Si l’auteur de la carte et le territoire a depuis longtemps pris le pli de la divagation au point qu’on ne l’écoute plus ou au mieux, on ne fait plus attention à ses prises de position irresponsables et souvent médiocres, avec cet entretien stérile et de bas étage, Michel Onfray montre ici à quel point sa pensée est basique et que sa pseudo philosophie est destinée à l’usage des incultes qui apprécient les approximations, qui s’enchantent du flou et qui aiment triturer dans des flaques d’eau putrides pour leur donner un semblant de profondeur. Cette pseudo philosophie à l’usage des adorateurs de la citation passe-partout peut souvent montrer un visage horrible, teinté de noirceur et d’obscurantisme ou alors d’un halogène aveuglant qui oblitère la vue et massacre la vision. Une vision étriquée, douteuse, louche et embuée par les scories d’un racisme primaire et les relents d’un fascisme à visage découvert.

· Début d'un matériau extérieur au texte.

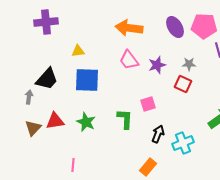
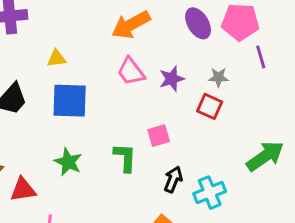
orange arrow: (129, 28) -> (131, 25), turned -36
red triangle: (55, 121) -> (23, 190), moved

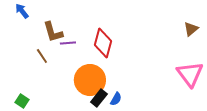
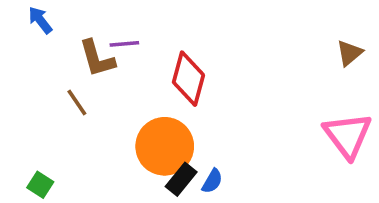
purple line: (68, 43) -> (124, 44), moved

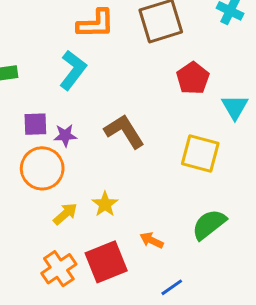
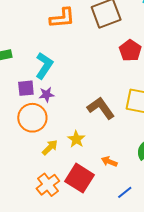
cyan L-shape: (73, 70) -> (44, 66), moved
brown L-shape: (124, 131) -> (101, 108), moved
red square: (106, 262) -> (79, 178), turned -32

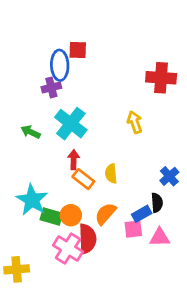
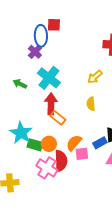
purple cross: (51, 87) -> (35, 52), turned -32
yellow arrow: (135, 122) -> (95, 77), turned -112
red arrow: (74, 160) -> (51, 104), size x1.5
yellow semicircle: (111, 174) -> (91, 104), moved
pink square: (133, 229) -> (82, 154), moved

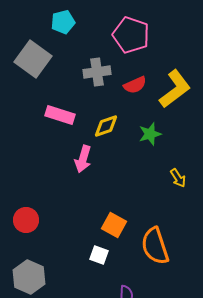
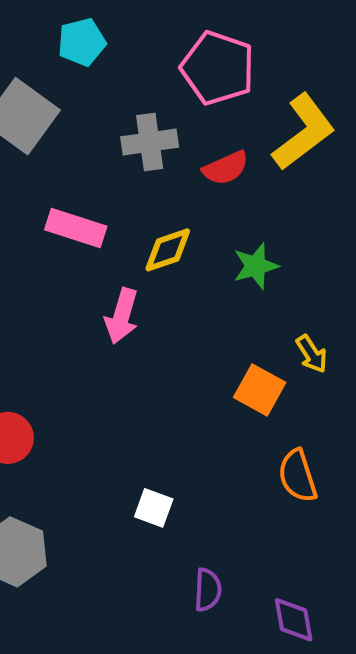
yellow L-shape: (175, 89) -> (304, 132), moved
orange square: (114, 225) -> (260, 390), moved
orange semicircle: (155, 246) -> (298, 476), moved, size x0.7

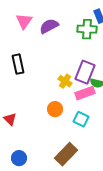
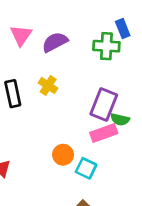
yellow cross: (65, 81) -> (48, 85), moved
cyan square: (81, 119) -> (86, 168), moved

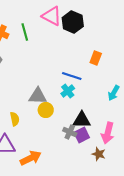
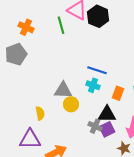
green line: (25, 32) -> (61, 25), moved
orange rectangle: (96, 58) -> (118, 93), moved
cyan cross: (68, 91) -> (93, 85), turned -32

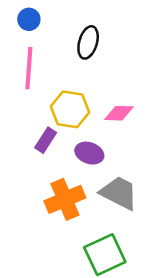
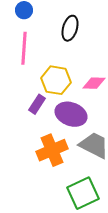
purple ellipse: (89, 153) -> (71, 114), size x1.4

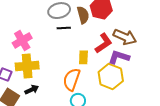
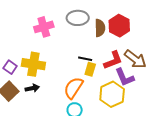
black line: (64, 28) -> (85, 59), moved
pink cross: (22, 40) -> (44, 27), moved
purple L-shape: (119, 57) -> (125, 77), turned -145

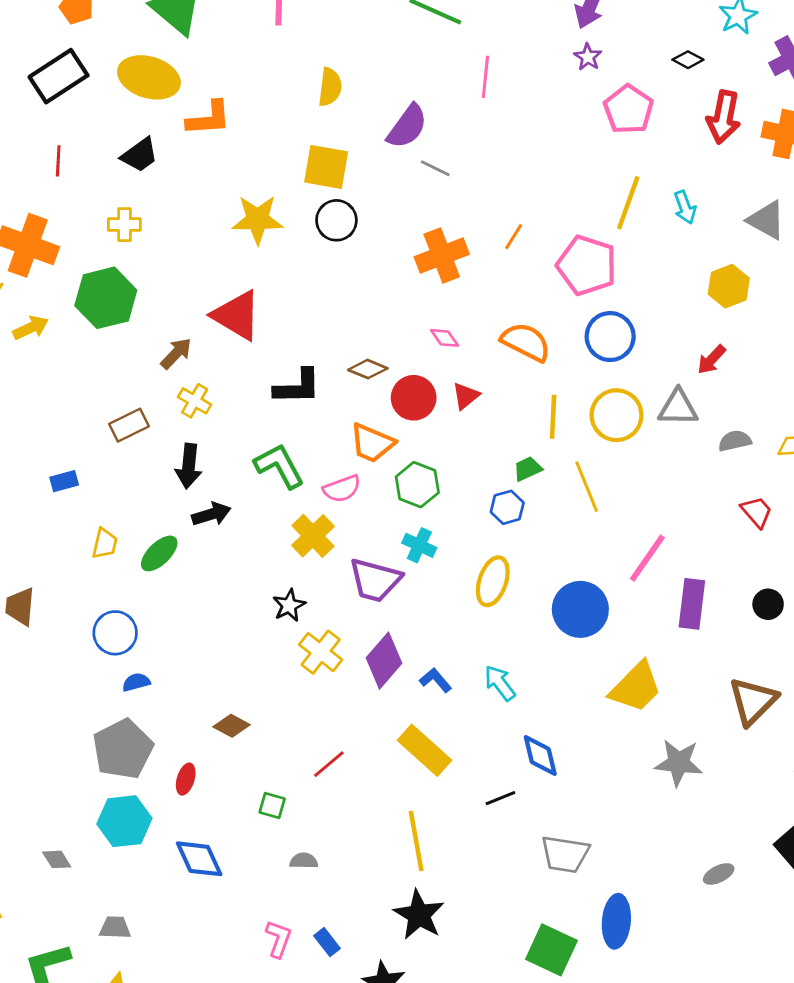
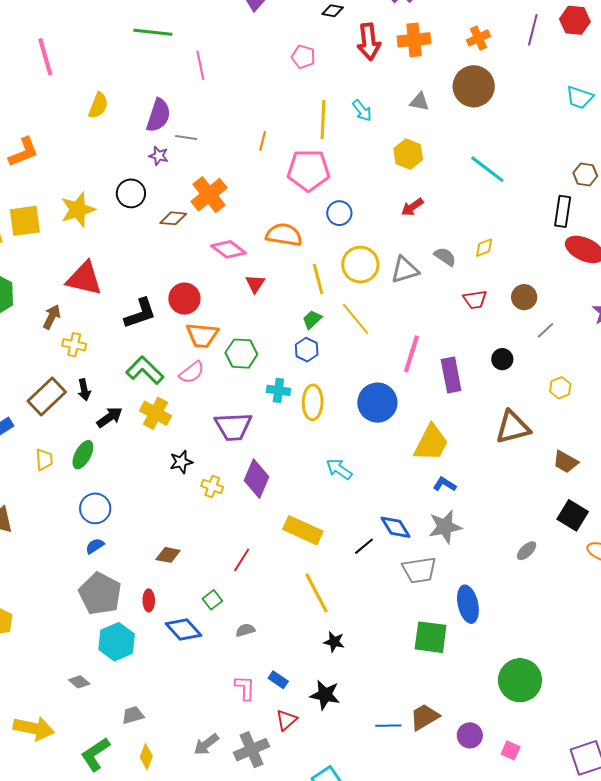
purple star: (588, 57) -> (159, 156), moved
yellow semicircle: (330, 87) -> (98, 105), turned 32
pink pentagon: (628, 109) -> (303, 57), size x0.7
yellow square: (326, 167) -> (25, 221), moved
gray triangle: (766, 220) -> (419, 102), size x0.7
orange line: (514, 237) -> (263, 141), moved
blue circle: (610, 337) -> (339, 213), size x0.7
pink diamond: (445, 338) -> (229, 249), size x1.6
red arrow: (711, 360) -> (412, 207), turned 30
brown diamond: (368, 369) -> (173, 218), moved
red circle: (414, 398) -> (184, 299), moved
gray triangle: (678, 408) -> (405, 270), moved
brown rectangle: (129, 425) -> (47, 396), moved, size x1.4
gray semicircle: (735, 441) -> (445, 257), turned 65
black arrow: (189, 466) -> (84, 390), size x0.7
red trapezoid: (757, 512) -> (475, 300), turned 140
yellow cross: (313, 536) -> (155, 413), moved
cyan cross: (419, 545) -> (278, 390), moved
black star: (289, 605) -> (181, 462), turned 30
blue circle: (115, 633) -> (95, 508), moved
yellow cross: (321, 652) -> (212, 486), size x0.7
blue L-shape: (436, 680) -> (445, 484), moved
brown triangle: (753, 701) -> (513, 427), turned 48
blue diamond: (540, 755) -> (395, 527), moved
gray star: (679, 763) -> (445, 527), moved
green square: (272, 806) -> (212, 600), turned -36
blue diamond: (199, 859) -> (184, 629), moved
black star: (419, 915) -> (334, 642), size x0.6

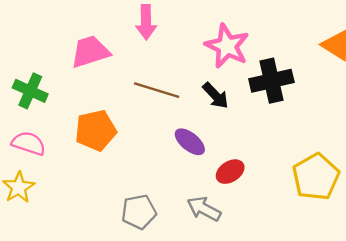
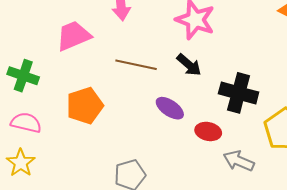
black cross: (271, 81) -> (239, 93), moved, turned 33
red ellipse: (230, 172) -> (208, 131), turned 50
gray arrow: (204, 209) -> (239, 161), moved

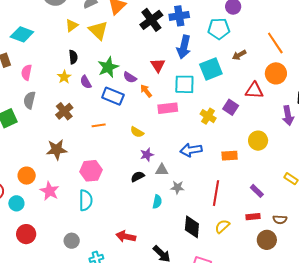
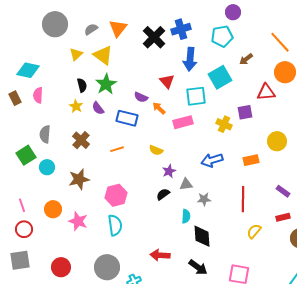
green star: (108, 67) -> (106, 84), moved
pink semicircle: (26, 72) -> (38, 95), moved
purple square: (231, 107) -> (245, 112), turned -35
cyan circle: (16, 203) -> (47, 167), moved
black diamond: (192, 227) -> (202, 236), moved
gray circle: (72, 241) -> (107, 267), size x1.6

Une vision dans la droite ligne de ce qu’un Éric Zemmour peut balancer pour racoler une frange spécifique de la société française, qui bascule aujourd’hui à l’extrême droite pensant y trouver une réponse et une solution aux crises qui font vaciller les arcanes d’une France visiblement empêtrée dans ses pires travers. Une vision qui fait le lit aux discours haineux d’une Marine Le Pen qui flirte avec le malaise chronique d’une France en déshérence donnant voie au chapitre à des figures sans envergure aucune, séduites par les flashs des médias et par le polissage des plateaux TV dans le but déclaré d’entretenir le doute, la peur et les angoisses, qui, elles, dans un climat aussi tendu et délétère que celui qui secoue la France, peuvent donner corps à des dérives sectaires nourries en continu par les miasmes d’une éthique sociale et «intellectuelle» aux ras des pâquerettes.
Car, à n’en pas douter, ce type de polémiques qui donnent l’étrange sentiment d’être téléguidées et laissent l’esprit le plus pragmatique dubitatif et consterné, ne peut que fragiliser une société française inégalitaire, où les libertés individuelles se confisquent chaque jour davantage et où l’hypothétique fraternité de façade entre les communautés se fissure de toutes parts consacrant les inimitiés et les inclinations assumées au rejet de tout ce qui n’est pas «France de souche»! Ceci vient densifier les incertitudes sociales de nombreuses minorités surtout arabes et africaines qui voient leur précarité économique s’ajouter à leur exclusion sociale dans une France qui rêve de refouler tous les étrangers et de se barricader contre ces migrants du Sud qui ont sacrifié leurs vies pour libérer les Français lors des deux grandes guerres et qui ont participé à bâtir la République d’après-guerre.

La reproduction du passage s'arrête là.